If we decided to use the batch predictions, we would have to – just as in the case of datasources for the ML model – prepare CSV files of appropriate format and send them to Amazon S3. Generating the prediction results is then asynchronous, which is a convenient solution in the case of a large number of observations. However, the real-time endpoint was sufficient for our needs.

Results and plans for the future

Currently, we’re going to release the solution in production environment.

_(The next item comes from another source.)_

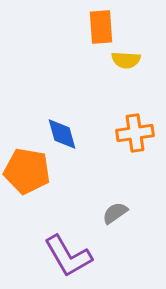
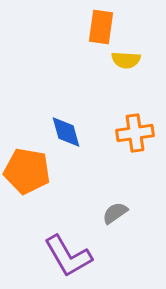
orange rectangle: rotated 12 degrees clockwise
blue diamond: moved 4 px right, 2 px up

Data collection will likely take many weeks and as soon as we have a sufficient amount of data, we’ll be able to evaluate the effectiveness of the predictions and, if necessary, improve their quality.

The results were pretty promising during the development environment testing, but we had difficulties with collecting data about incorrect products. This was caused by the fact that in the app, all the rejected products are removed from the system, so historical data is missing that could have been used to create a better datasource.

The current implementation serves only to present the prediction results to the admin and is focused on data gathering and model training. In the future, if predictions reach a satisfactory level of accuracy, we’re planning to extend our solution by automatic acceptance of correct products.

The technology stack that we used will also serve us in future implementations of machine learning in the new apps that we create.